*** Opening Recorded information ***
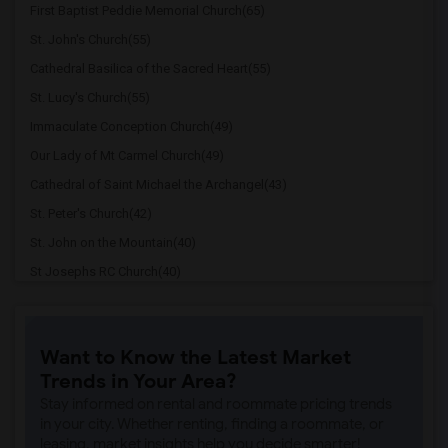
First Baptist Peddie Memorial Church(65)
St. John's Church(55)
Cathedral Basilica of the Sacred Heart(55)
St. Lucy's Church(55)
Immaculate Conception Church(49)
Our Lady of Mt Carmel Church(49)
Cathedral of Saint Michael the Archangel(43)
St. Peter's Church(42)
St. John on the Mountain(40)
St Josephs RC Church(40)
St. Clement's Episcopal Church(39)
St. Mary Coptic Orthodox Church(38)
Want to Know the Latest Market
First Reformed Church(38)
Trends in Your Area?
Christ Church(38)
Stay informed on rental and roommate pricing trends
West Side Presbyterian Church(37)
in your city. Whether renting, finding a roommate, or
leasing, market insights help you decide smarter!
Quaker Meeting House(30)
*** Closing Recorded information ***
- Exercise prompt -
Nothing but the lines from the one with "Trends in Your Area?" through the end of the data above should be repeated, each exactly as it stands.

- Exercise answer -
Trends in Your Area?
Christ Church(38)
Stay informed on rental and roommate pricing trends
West Side Presbyterian Church(37)
in your city. Whether renting, finding a roommate, or
leasing, market insights help you decide smarter!
Quaker Meeting House(30)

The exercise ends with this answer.